Bleeding can be a serious complication since blood accumulation can compress the spinal cord or nerve roots. For that reason, we require discontinuing blood thinners, some anti-inflammatories and all herbal medications.
Spinal Leaks are a known complication in spine surgery but typically can be managed. They occur approximately 3 to 5% of the time They can be the result of adherent bone, disc, ligament or scar tissue to the dura and the membrane surrounding your nerves or spinal cord. They are far more associated with revision surgery, severe nerve compression and advanced age. If this occurs, we typically repair the leak during your operation. You may be required to lay flat for a short period of time afterwards. Late presenting or persisting spinal leaks can require additional surgery. Spinal leaks typically do not affect long term outcomes.
Neuropraxia & Nerve Injury - Nerves under pressure can react with pain or increased weakness after being decompressed. These issues are expected and usually resolve with treatment or time. The goal of fusion is to realign and improve the position of the spine which can cause some nerves to be stretched and also induce typically temporary changes. Rarely, these changes are permanent As a precaution, Dr. Paul utilizes a state-of-the-art nerve and spinal cord monitoring system to avoid neurologic problems.
Non-Union - Not all fusions heal. Some heal as early as three months, but many take longer. Some fusions require a year to heal. Dr. Paul’s team gets x-rays regularly during the first year and meets with you to make sure the fusion is successful. Some fusions will require revision surgery to fix the problem.

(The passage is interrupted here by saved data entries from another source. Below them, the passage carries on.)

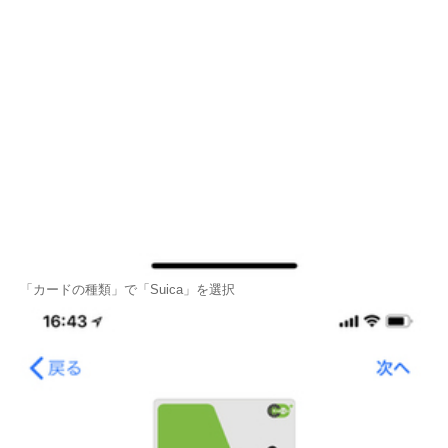
「カードの種類」で「Suica」を選択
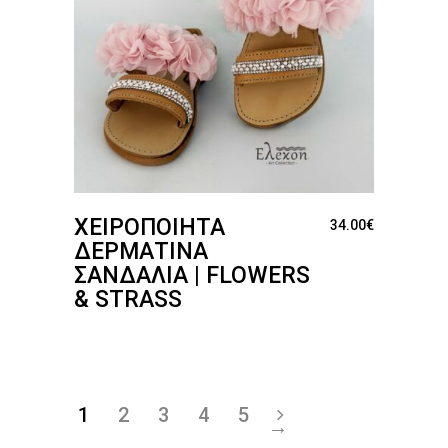
ΧΕΙΡΟΠΟΊΗΤΑ
34.00
€
ΔΕΡΜΆΤΙΝΑ
ΣΑΝΔΆΛΙΑ | FLOWERS
& STRASS
1
2
3
4
5
→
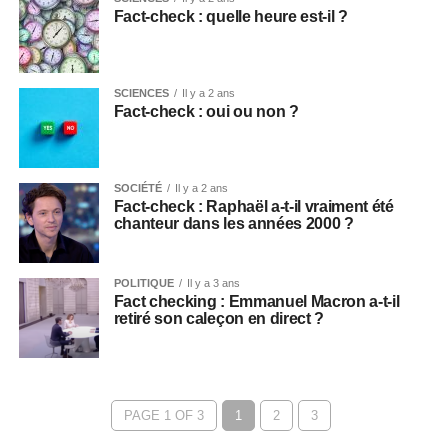
Fact-check : quelle heure est-il ?
SCIENCES
Il y a 2 ans
Fact-check : oui ou non ?
SOCIÉTÉ
Il y a 2 ans
Fact-check : Raphaël a-t-il vraiment été
chanteur dans les années 2000 ?
POLITIQUE
Il y a 3 ans
Fact checking : Emmanuel Macron a-t-il
retiré son caleçon en direct ?
PAGE 1 OF 3
1
2
3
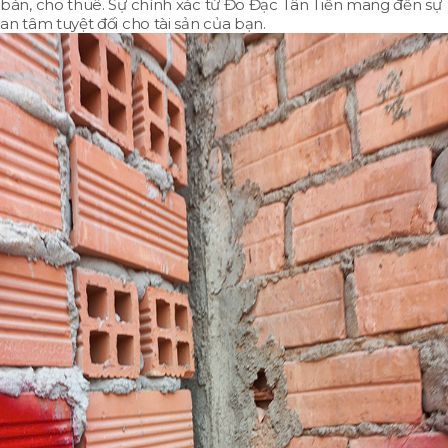
bán, cho thuê. Sự chính xác từ Đo Đạc Tân Tiến mang đến sự
an tâm tuyệt đối cho tài sản của bạn.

Medical Complications related to the heart, lung and kidneys and other organs are also a possibility. Although shorter less invasive procedures are associated with lower complication rates, they can still occur. We work closely with your primary care doctor and other specialists to make sure your medical conditions are optimized prior to surgery.
Thigh Weakness – The Procedure requires the surgeon to dilate and retract tissues in a muscle that allows you to raise your leg and flex your hip. It is not unusual to have some temporary weakness and numbness in this area. It can occasionally be more pronounced and last longer.